Each record must be returned exactly, apart from the pictures, which stay out.

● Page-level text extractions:
--
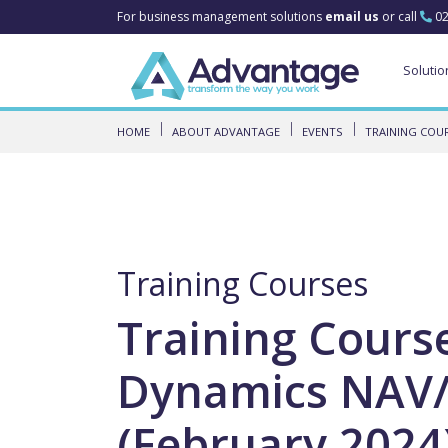
For business management solutions
email us
or call
02
Solutio
HOME
ABOUT ADVANTAGE
EVENTS
TRAINING COU
Training Courses
Training Cours
Dynamics NAV/
(February 2024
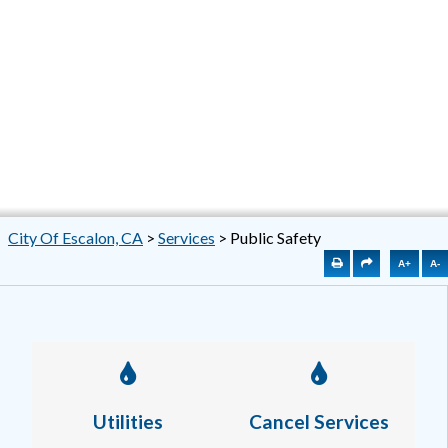
City Of Escalon, CA
>
Services
>
Public Safety
A+
A-
Utilities
Cancel Services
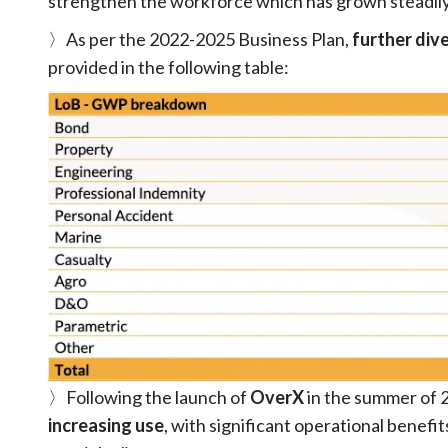
strengthen the workforce which has grown steadily 
〉As per the 2022-2025 Business Plan,
further dive
provided in the following table:
〉Following the launch of
OverX
in the summer of 
increasing use
, with significant operational benefit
--
● Solution to the exercise:
For business management solutions
email us
or call
02
Solutio
HOME
ABOUT ADVANTAGE
EVENTS
TRAINING COU
Training Courses
Training Cours
Dynamics NAV/
(February 2024
City Of Escalon, CA
>
Services
>
Public Safety
A+
A-
Utilities
Cancel Services
strengthen the workforce which has grown steadily 
〉As per the 2022-2025 Business Plan,
further dive
provided in the following table:
〉Following the launch of
OverX
in the summer of 
increasing use
, with significant operational benefit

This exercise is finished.